Isn't it obvious? Donald Trump is a fascist. Communists are extreme socialists and socialists believe in a classless society by government redistribution of wealth to the poor through a centrally planned economy. Fascists, on the other hand, believe in maximizing corporate good by government redistribution of wealth to those deemed best able to use it through a centrally planned economy. Benito Mussolini, the most famous fascist ever, declared fascism to be corporatism. The strongest examples of fascism in this country? The banker bailouts and the Kelo decision. Kelo stood for the idea that the government should be able to take your property through imminent domain and give it to another private owner based on the idea that the other private owner could increase the value of the property and thus the property tax revenue to the government. Trump supports that use (abuse actually) of imminent domain. And on bailouts, not only did (does?) Donald Trump support them, he's been the recipient of a government arranged bailout. He's the definition of "too big to fail."

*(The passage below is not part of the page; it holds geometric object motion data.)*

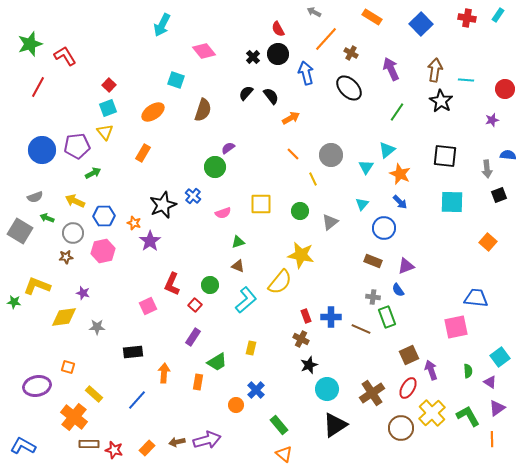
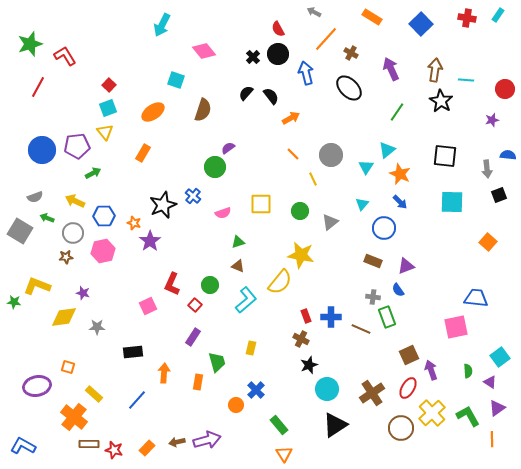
green trapezoid at (217, 362): rotated 75 degrees counterclockwise
orange triangle at (284, 454): rotated 18 degrees clockwise
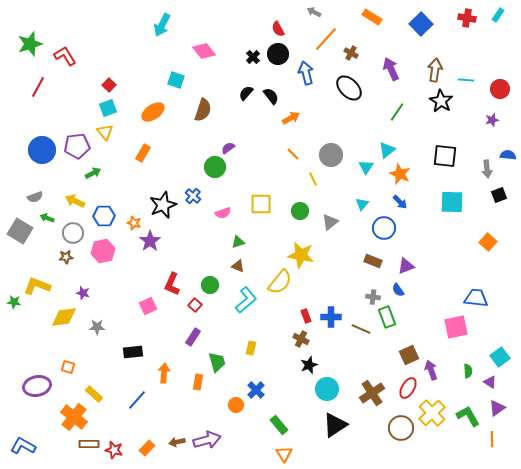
red circle at (505, 89): moved 5 px left
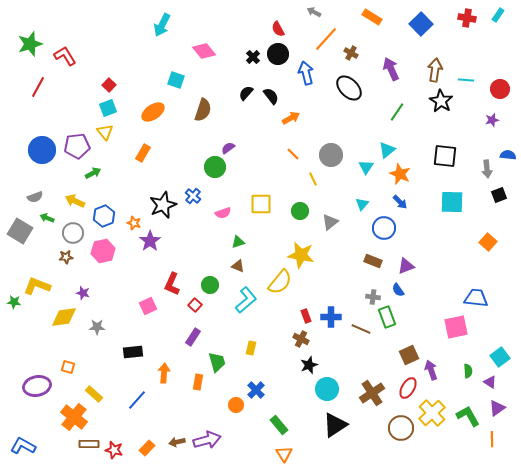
blue hexagon at (104, 216): rotated 20 degrees counterclockwise
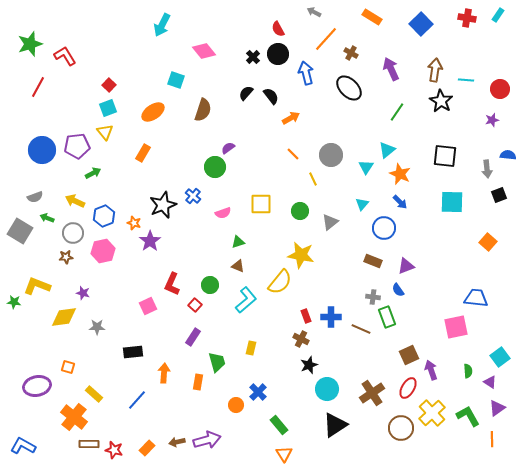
blue cross at (256, 390): moved 2 px right, 2 px down
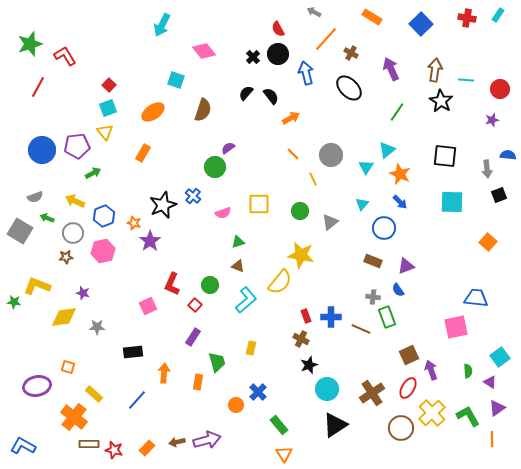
yellow square at (261, 204): moved 2 px left
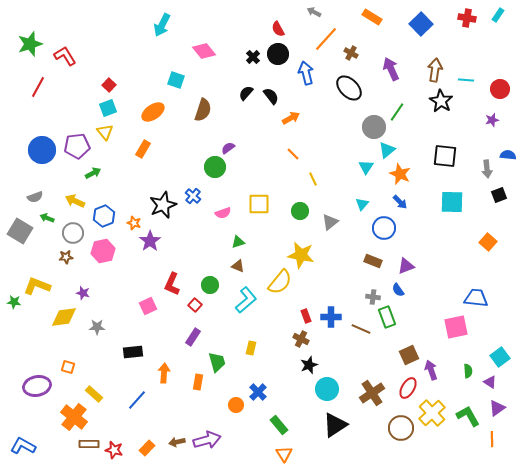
orange rectangle at (143, 153): moved 4 px up
gray circle at (331, 155): moved 43 px right, 28 px up
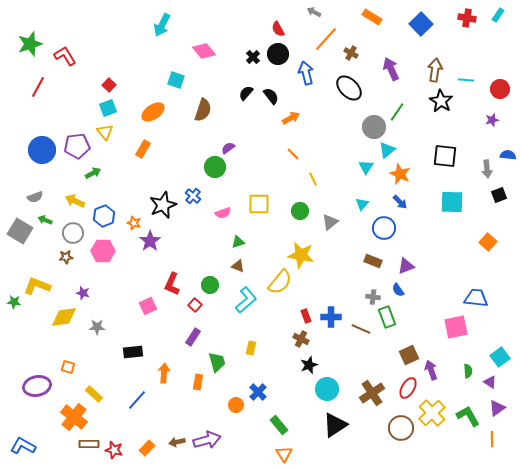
green arrow at (47, 218): moved 2 px left, 2 px down
pink hexagon at (103, 251): rotated 15 degrees clockwise
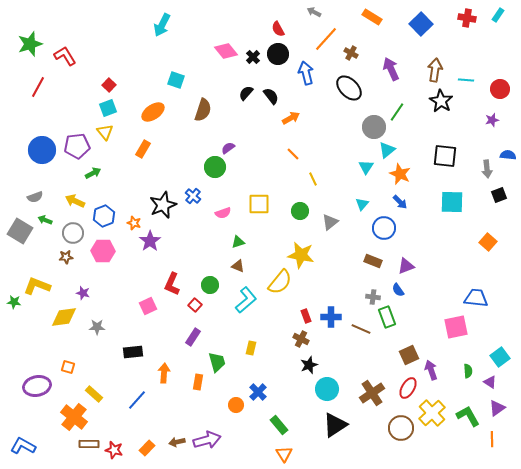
pink diamond at (204, 51): moved 22 px right
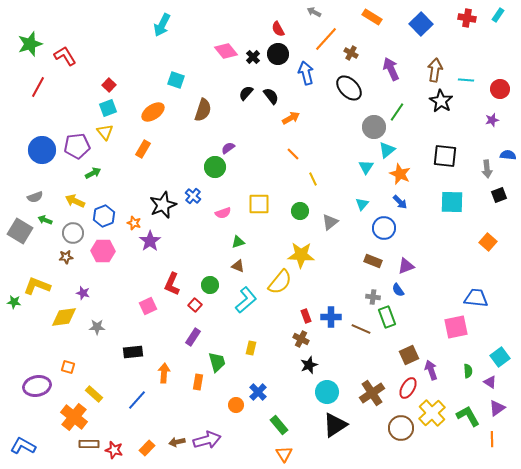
yellow star at (301, 255): rotated 8 degrees counterclockwise
cyan circle at (327, 389): moved 3 px down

http://www.nytimes.com/1990/08/23/business/trump-signs-bailout-pact.html

http://www.foxnews.com/story/2008/09/26/donald-trump-on-700-billion-bailout-plan.html

http://articles.chicagotribune.com/...ttle-chase-manhattan-bank-castle-hotel-casino

http://articles.chicagotribune.com/...10002_1_savings-and-loans-donald-trump-credit

Come to think of it, might the Trump bailouts be his Achilles heel?